Perhaps a fitting payoff, too, for years spent trying to win over critics and viewers whom Richardson expects will always end sentences with "she's the daughter of. . ." Vanessa Redgrave, herself the product of a venerable family of actors, says in a separate interview that her children always got parental support and proper training for their career choices (daughter Joely Richardson stars in TV's "Nip/Tuck"), but she felt their pain when it came to living and working in her controversial shadow. She still regrets the time spent away from her kids during politically active years that now strike her as selfish and out of balance. "I wish I could have done better as a mother," she says about raising the offspring of her marriage to director Tony Richardson. She says this even though "Evening" insists there are no mistakes in life , no need for regrets or do-overs because in the end we are the fascinating sum of everything we experience. Thus the same fiery conscience that once took her away from family now convinces her to treasure a project where "I'm there [filming in Rhode Island] with my daughter, and I can pop into her caravan at the end of the day. . . . It was a gift from heaven," she recalls, beaming.

Gummer and Streep still have miles to go before they're at that stage professionally. Respectful of her daughter's nascent career, the star of "The Devil Wears Prada" decided to take a backseat in the credits for this latest film, as well as skip promotional outings and finish filming the elder Lila's limited part before the younger Lila even arrived on set. One day mother and daughter might appear as adults on the same stage or in the same frame, but it would have to be "waaayy in the future," says Gummer. "If ever." "It's tough to be compared to a great actress and a great beauty," Richardson offers knowingly. "It makes you feel very, um, inadequate, really." That's why Koltai advises Gummer to find her own path. "Nobody who has such a big mother as she has can do otherwise," the director says.

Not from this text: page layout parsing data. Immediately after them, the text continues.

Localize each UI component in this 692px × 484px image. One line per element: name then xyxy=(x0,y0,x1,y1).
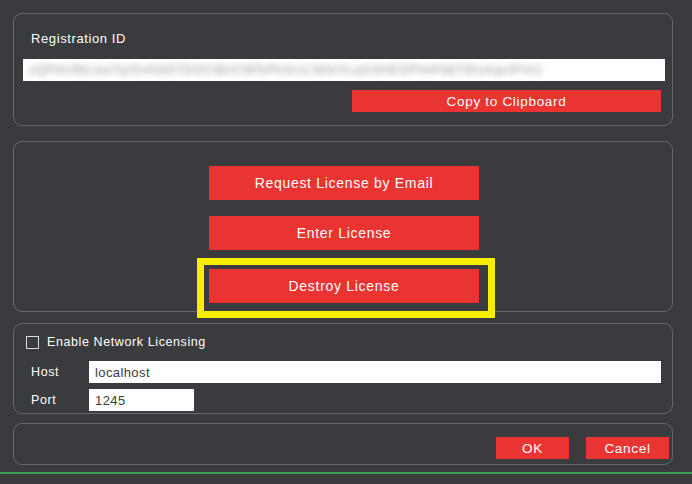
network-licensing-panel: Enable Network Licensing Host Port xyxy=(13,323,673,414)
footer-panel: OK Cancel xyxy=(13,423,673,465)
cancel-button[interactable]: Cancel xyxy=(586,437,669,459)
enable-network-licensing-row: Enable Network Licensing xyxy=(26,335,206,349)
port-input[interactable] xyxy=(89,389,194,411)
registration-id-field[interactable]: xQPdU9kLba7tjrDxHG8TDGCiBzCWfhPk3ccLN0eV… xyxy=(23,59,665,81)
host-label: Host xyxy=(31,365,59,379)
ok-button[interactable]: OK xyxy=(496,437,569,459)
registration-panel: Registration ID xQPdU9kLba7tjrDxHG8TDGCi… xyxy=(13,13,673,126)
port-label: Port xyxy=(31,393,56,407)
license-dialog: Registration ID xQPdU9kLba7tjrDxHG8TDGCi… xyxy=(0,0,692,484)
enable-network-licensing-label: Enable Network Licensing xyxy=(47,335,206,349)
green-bottom-line xyxy=(0,472,692,474)
license-actions-panel: Request License by Email Enter License D… xyxy=(13,141,673,312)
host-input[interactable] xyxy=(89,361,661,383)
registration-id-redacted-value: xQPdU9kLba7tjrDxHG8TDGCiBzCWfhPk3ccLN0eV… xyxy=(29,63,542,77)
destroy-license-button[interactable]: Destroy License xyxy=(209,269,479,303)
copy-to-clipboard-button[interactable]: Copy to Clipboard xyxy=(352,90,661,112)
registration-id-label: Registration ID xyxy=(31,31,126,46)
request-license-by-email-button[interactable]: Request License by Email xyxy=(209,166,479,200)
enable-network-licensing-checkbox[interactable] xyxy=(26,336,39,349)
enter-license-button[interactable]: Enter License xyxy=(209,216,479,250)
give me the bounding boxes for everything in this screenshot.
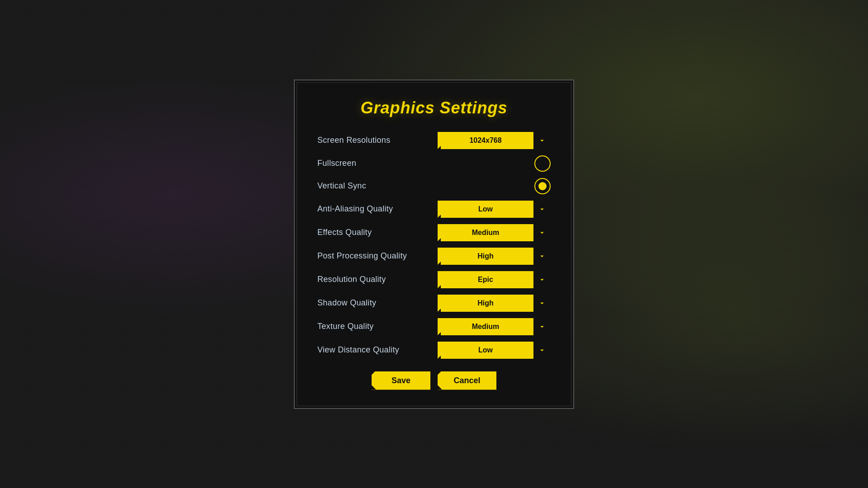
- anti-aliasing-label: Anti-Aliasing Quality: [317, 204, 393, 214]
- screen-resolution-value: 1024x768: [438, 136, 533, 145]
- anti-aliasing-value: Low: [438, 205, 533, 213]
- fullscreen-toggle[interactable]: [534, 155, 551, 172]
- post-processing-value: High: [438, 252, 533, 260]
- screen-resolution-arrow: [533, 132, 551, 149]
- screen-resolution-label: Screen Resolutions: [317, 136, 391, 145]
- view-distance-quality-row: View Distance Quality Low: [317, 342, 551, 359]
- graphics-settings-dialog: Graphics Settings Screen Resolutions 102…: [294, 80, 574, 409]
- cancel-button[interactable]: Cancel: [438, 371, 496, 390]
- post-processing-arrow: [533, 248, 551, 265]
- vertical-sync-row: Vertical Sync: [317, 178, 551, 194]
- effects-quality-dropdown[interactable]: Medium: [438, 224, 551, 241]
- resolution-quality-label: Resolution Quality: [317, 275, 386, 284]
- effects-quality-row: Effects Quality Medium: [317, 224, 551, 241]
- view-distance-quality-value: Low: [438, 346, 533, 354]
- resolution-quality-dropdown[interactable]: Epic: [438, 271, 551, 288]
- shadow-quality-arrow: [533, 295, 551, 312]
- view-distance-quality-arrow: [533, 342, 551, 359]
- texture-quality-dropdown[interactable]: Medium: [438, 318, 551, 335]
- action-buttons: Save Cancel: [317, 371, 551, 390]
- anti-aliasing-arrow: [533, 201, 551, 218]
- vertical-sync-label: Vertical Sync: [317, 181, 366, 191]
- save-button[interactable]: Save: [372, 371, 430, 390]
- view-distance-quality-label: View Distance Quality: [317, 345, 399, 355]
- post-processing-dropdown[interactable]: High: [438, 248, 551, 265]
- post-processing-row: Post Processing Quality High: [317, 248, 551, 265]
- shadow-quality-label: Shadow Quality: [317, 298, 376, 308]
- dialog-title: Graphics Settings: [317, 99, 551, 117]
- anti-aliasing-row: Anti-Aliasing Quality Low: [317, 201, 551, 218]
- chevron-down-icon: [538, 299, 546, 307]
- screen-resolution-dropdown[interactable]: 1024x768: [438, 132, 551, 149]
- shadow-quality-dropdown[interactable]: High: [438, 295, 551, 312]
- effects-quality-arrow: [533, 224, 551, 241]
- resolution-quality-value: Epic: [438, 276, 533, 284]
- texture-quality-label: Texture Quality: [317, 322, 374, 331]
- shadow-quality-row: Shadow Quality High: [317, 295, 551, 312]
- vertical-sync-toggle[interactable]: [534, 178, 551, 194]
- chevron-down-icon: [538, 136, 546, 145]
- resolution-quality-row: Resolution Quality Epic: [317, 271, 551, 288]
- chevron-down-icon: [538, 229, 546, 237]
- chevron-down-icon: [538, 276, 546, 284]
- chevron-down-icon: [538, 346, 546, 354]
- fullscreen-label: Fullscreen: [317, 159, 356, 168]
- texture-quality-value: Medium: [438, 323, 533, 331]
- chevron-down-icon: [538, 252, 546, 260]
- texture-quality-arrow: [533, 318, 551, 335]
- view-distance-quality-dropdown[interactable]: Low: [438, 342, 551, 359]
- texture-quality-row: Texture Quality Medium: [317, 318, 551, 335]
- effects-quality-value: Medium: [438, 229, 533, 237]
- shadow-quality-value: High: [438, 299, 533, 307]
- chevron-down-icon: [538, 205, 546, 213]
- settings-list: Screen Resolutions 1024x768 Fullscreen V…: [317, 132, 551, 359]
- resolution-quality-arrow: [533, 271, 551, 288]
- anti-aliasing-dropdown[interactable]: Low: [438, 201, 551, 218]
- chevron-down-icon: [538, 323, 546, 331]
- effects-quality-label: Effects Quality: [317, 228, 372, 237]
- screen-resolution-row: Screen Resolutions 1024x768: [317, 132, 551, 149]
- fullscreen-row: Fullscreen: [317, 155, 551, 172]
- post-processing-label: Post Processing Quality: [317, 251, 407, 261]
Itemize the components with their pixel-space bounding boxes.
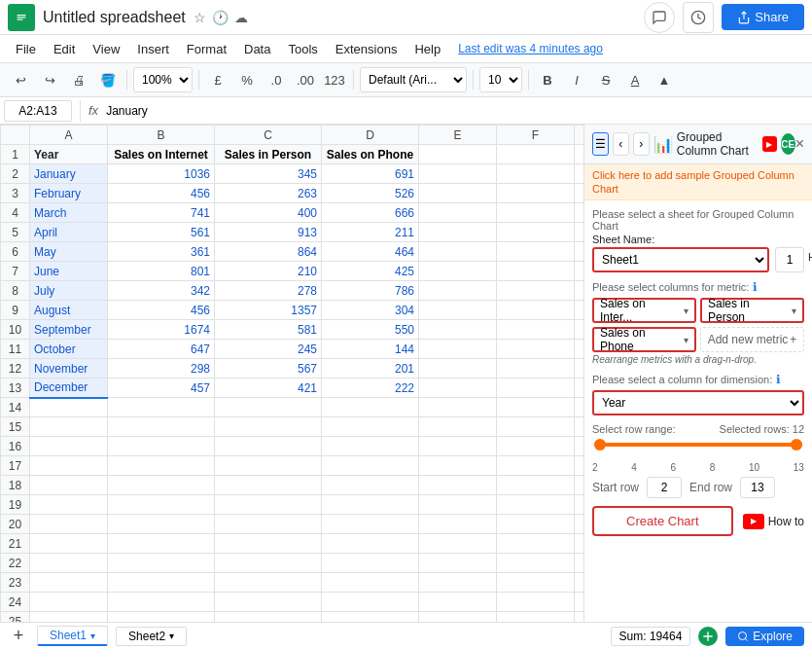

That's easier said than done, since this actress's mom has played everything from a doomed Polish Holocaust survivor to a love-starved Iowa housewife and her every award-winning gesture and look is fodder for comparison. "The daughter belongs to the mother so much that of course you see something in her eyes, something in her face," Koltai adds. "But it's not like the mother, it's like her. It's exactly Mamie."

Put another way: That's Mamie with an " i," not Meryl with a " y."